Task – Word for word, set down the lines from the one that contains "Qualifications and background (367, 284)" through the final line of the data; no pictures belong in the copy.
---------- Record extracts
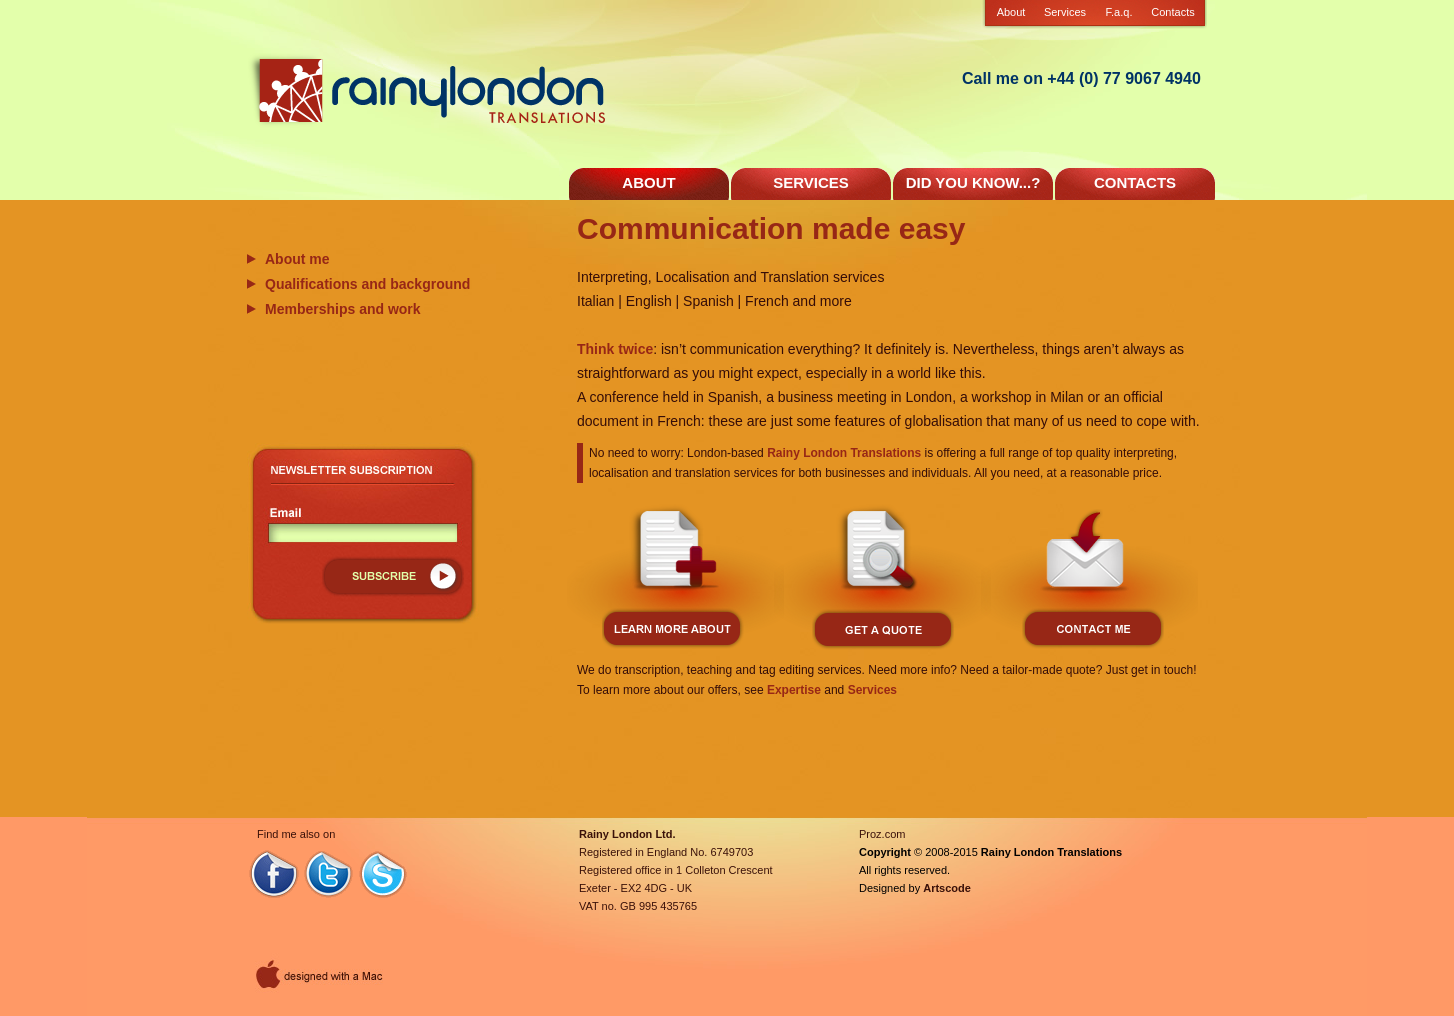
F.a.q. (1119, 12)
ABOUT (648, 182)
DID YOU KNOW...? (973, 182)
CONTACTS (1135, 182)
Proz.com (882, 834)
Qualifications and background (367, 284)
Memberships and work (343, 309)
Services (1065, 12)
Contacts (1172, 12)
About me (297, 259)
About (1011, 12)
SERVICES (811, 182)
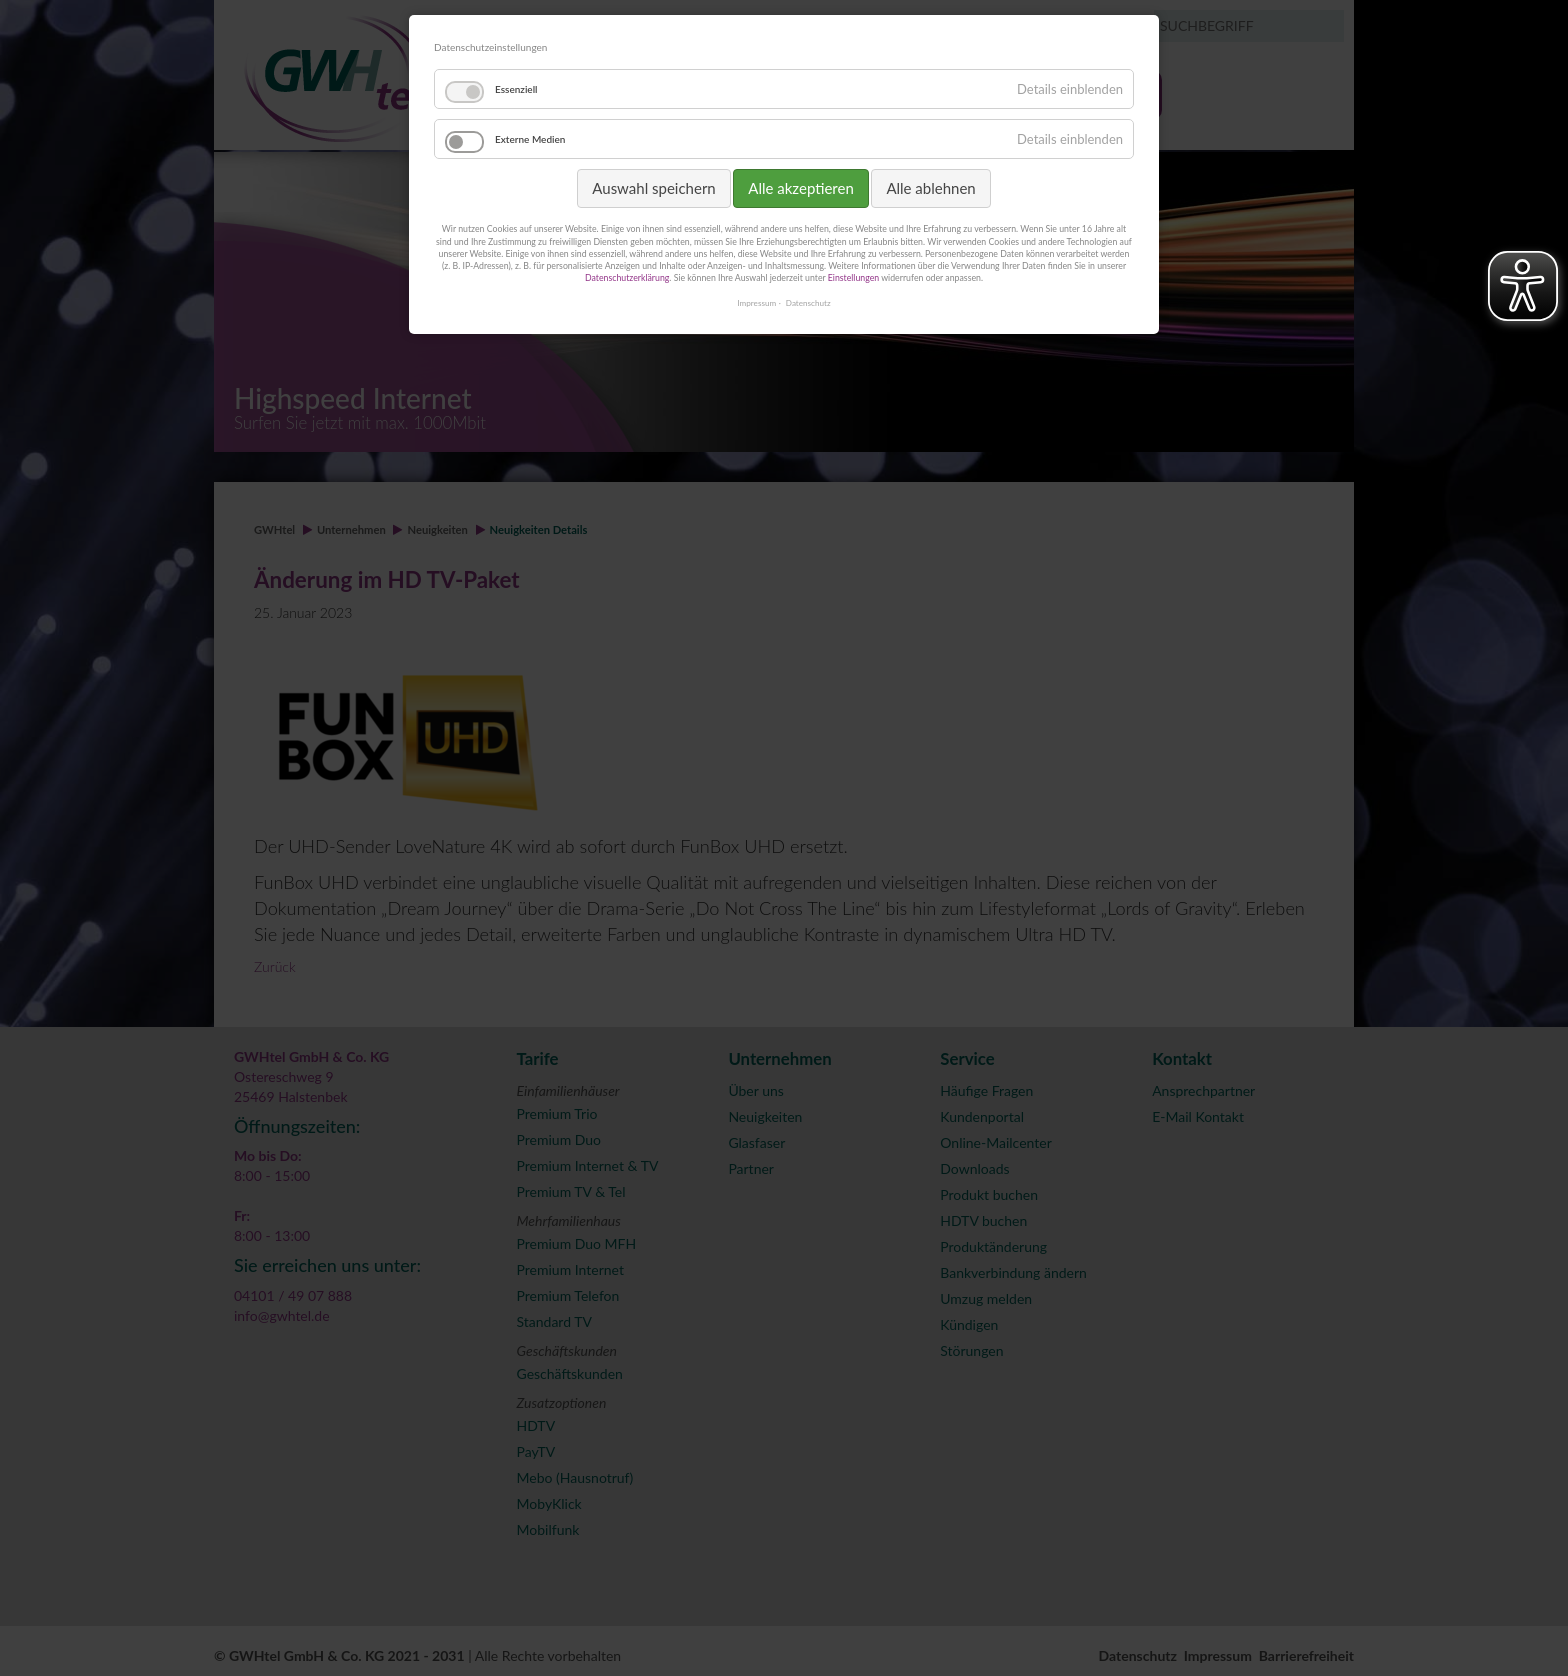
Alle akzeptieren (801, 188)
--------------------
Written response –
Qualifications and background (367, 284)
Memberships and work (343, 309)
Services (1065, 12)
Contacts (1172, 12)
About me (297, 259)
About (1011, 12)
SERVICES (811, 182)
Alle akzeptieren (801, 188)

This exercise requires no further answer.